Marty and I stuck close together as we prowled around the house. We didn’t see any sign of Dottie Brewster, but for all we knew she was watching us from behind one of the filthy windows overlooking the yard. We kept the flashlight extinguished for the time being, and we relied only on the light of the moon.

As we neared the cellar door, I heard a sad moaning from below.

I leaned down and carefully slid the plank aside. The door was heavy, and I needed Marty’s help to lug it open and set it aside. We struggled to keep it from crashing to the earth.
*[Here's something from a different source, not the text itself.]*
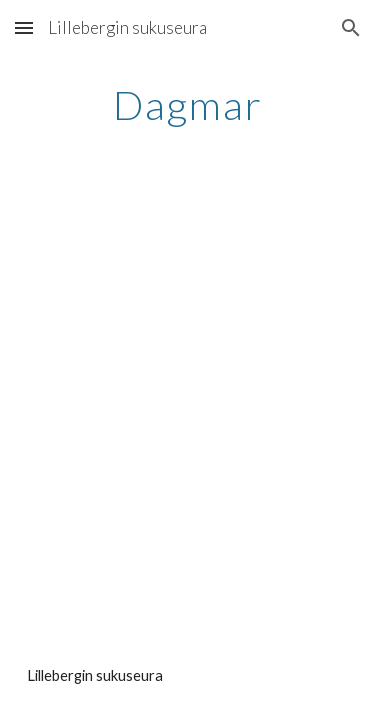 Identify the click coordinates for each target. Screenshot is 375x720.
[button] (24, 27)
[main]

It was pitch black inside the cellar.

Marty handed me the flashlight. I turned it on and shined the beam into the cellar. I hoped no one could see the light from the house. A rickety set of steps led down into blackness. The staircase looked impossibly deep, each step crooked and bent, tilted at an odd angle. The dirt floor at the bottom looked damp. The air wafting up from below smelled of freshly turned earth.

“Alex!” I called into the darkness. “Alex!”

His voice came from below, small and weak.

“Is that you, Charlie?”

“Come on, Alex!” I called. “We’ve got to get out of here before Mrs. Brewster finds us.”

“I can’t.” He sounded like he was about to cry. “I’m all tied up.”

“We’re going to have to go get him,” I told Marty.

He nodded and set his chin in a look of determination.

I peered back toward the woods. I couldn’t see Lisa in the darkness, but I knew she was there, watching. She’d warn us if anyone or anything came our way. I just hoped nothing waited for us down below.

I had the nightmare image of Dottie Brewster lurking in the darkness, calling to us with Alex’s voice, waiting to lure us down into her clutches.

I started down the stairs. Marty was just a step or two behind.

The steps felt slippery, the wood water-logged and covered in slime, and they sagged and creaked as we descended. I’m surprised they supported my weight. I held the railing—actually a long knotted tree limb set into the wall—for dear life. A spill down the steps would put a quick end to our rescue mission. Large wooden beams supported the earthen walls, and tangled, grasping roots dangled from the ceiling like hideous party streamers. The chamber looked impossibly big, and while some of the walls had been carved out of the earth by hand, other portions of the room looked like a natural cave system.